Bismarck en 1894
Bref regard circulaire sur les murs de ma chambre d’hôtel : quelques reproductions de scènes de chasse sans intérêt, un crucifix… et surtout, une photographie de Bismarck.
Rêveur, je repense à l’oeuvre du grand homme.
Cette Allemagne qu’il a su constituer d’une main de fer : alors que le Reich n’est juridiquement qu’une alliance perpétuelle d’Etats (Bavière, Prusse, Hesse, Saxe…) qui mettent en commun une partie de leurs droits souverains, le monde entier contemple à présent un Empire puissant, unifié monétairement et militairement.
L’union douanière intérieure -la « Zollverein » – favorise l’expansion commerciale depuis cinquante ans. Le droit interne est aussi profondément remanié, modernisé et codifié : un Code civil en phase avec les exigences sociales du XXème siècle a vu le jour au début de la décennie. Les lois bancaires et industrielles favorisent une puissance économique qui fait de l’Allemagne le premier producteur d’acier au monde, loin devant l’Angleterre.
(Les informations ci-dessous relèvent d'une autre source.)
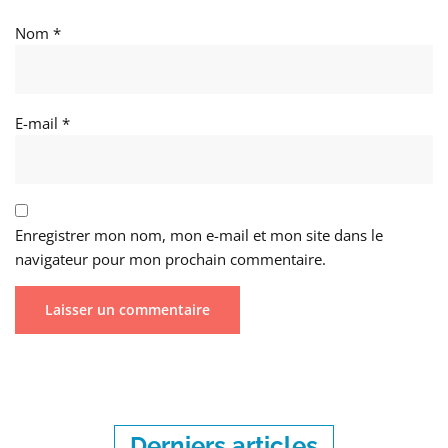
Nom
*
E-mail
*
Enregistrer mon nom, mon e-mail et mon site dans le
navigateur pour mon prochain commentaire.
Derniers articles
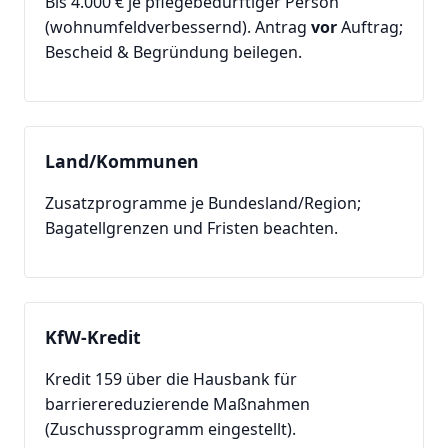
Bis 4.000 € je pflegebedürftiger Person
(wohnumfeldverbessernd). Antrag
vor
Auftrag;
Bescheid & Begründung beilegen.
Land/Kommunen
Zusatzprogramme je Bundesland/Region;
Bagatellgrenzen und Fristen beachten.
KfW-Kredit
Kredit 159 über die Hausbank für
barrierereduzierende Maßnahmen
(Zuschussprogramm eingestellt).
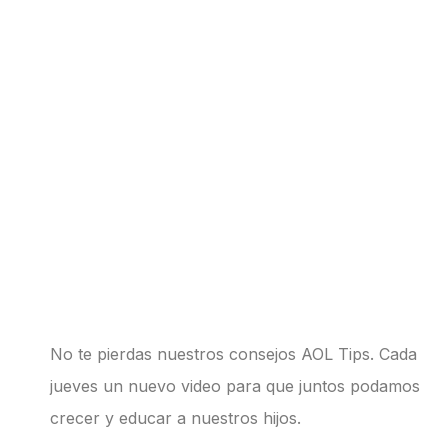
No te pierdas nuestros consejos
AOL Tips
. Cada
jueves un nuevo video para que juntos podamos
crecer y educar a nuestros hijos.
Les universités de Munich, Berlin ou Heidelberg (pour ce citer que celles-là) attirent les étudiants du monde entier persuadés d’y trouver un enseignement du meilleur niveau.
Je reviens sur Bismarck : le portrait mural est bien traditionnel. La fameuse moustache, le regard que l’on imagine bleu et dur, le casque à pointe : presque une caricature.
Décédé depuis dix ans déjà, il était devenu, après son départ du pouvoir en 1890, une légende vivante. Les journalistes ne cessaient de venir recueillir précieusement ses confidences dans sa maison de Sachsenwald, près de Hambourg. Ses commentaires habiles et cruels sur ses successeurs faisaient le tour des salons berlinois et influençaient l’opinion publique.
Un livre sur la table de chevet : » Pensées et Souvenirs » … toujours de Bismarck, à côté de la traditionnelle Bible. Je sens que le directeur de l’hôtel veut guider ses clients dans leurs lectures ! Pourquoi pas ? J’ai du temps devant moi. Les premiers entretiens avec les fonctionnaires allemands ne sont prévus que pour demain. Il me reste donc une fin de journée et une longue soirée à passer avec le grand homme.
Serviteur d’une troisième République compliquée, je ne peux a priori qu’être attiré par celui qui disait :
» En politique, il faut suivre le droit chemin. On est sûr de n’y rencontrer personne. »
A suivre…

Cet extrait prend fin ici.